Furthermore, the accuracy of polygenic scores is heavily influenced by ancestry. Current scores are largely trained on data from individuals of European descent, meaning their predictive power declines significantly for individuals of other ancestries – Hispanic Americans, Asian Americans, and Black Americans. This disparity isn’t simply a technical challenge; it reflects a broader issue of representation in genomic research and the potential for these technologies to perpetuate existing health inequities. Martschenko is careful to distinguish between genetic ancestry, a complex and fluid concept, and the social construct of race, emphasizing that race is a system of power and discrimination, not a biological reality. The authors call for greater regulation of these technologies, and a more nuanced public conversation about their ethical and social implications.
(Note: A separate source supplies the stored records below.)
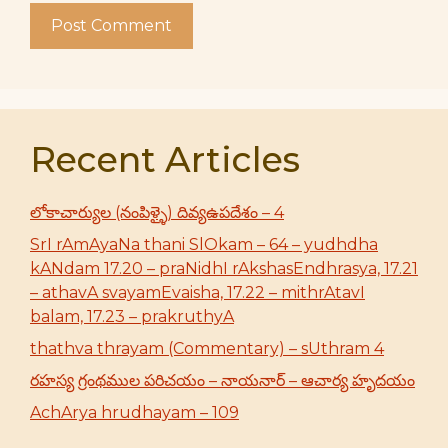
Recent Articles
లోకాచార్యుల (నంపిళ్ళై) దివ్యఉపదేశం – 4
SrI rAmAyaNa thani SlOkam – 64 – yudhdha
kANdam 17.20 – praNidhI rAkshasEndhrasya, 17.21
– athavA svayamEvaisha, 17.22 – mithrAtavI
balam, 17.23 – prakruthyA
thathva thrayam (Commentary) – sUthram 4
రహస్య గ్రంథముల పరిచయం – నాయనార్ – ఆచార్య హృదయం
AchArya hrudhayam – 109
The next crucial step isn’t simply more research, but a deliberate effort to address the systemic biases embedded within genomic data and to develop regulatory frameworks that prioritize equity and transparency. We should be asking not just can we predict these traits, but should we, and what safeguards are necessary to prevent these technologies from reinforcing existing social inequalities. Specifically, as polygenic scores become increasingly integrated into healthcare, will we see a widening gap in access to preventative care based on genetic predisposition, or will these tools be used to proactively address health disparities? The answer to that question will define whether this new era of genomic technology truly benefits all of humanity.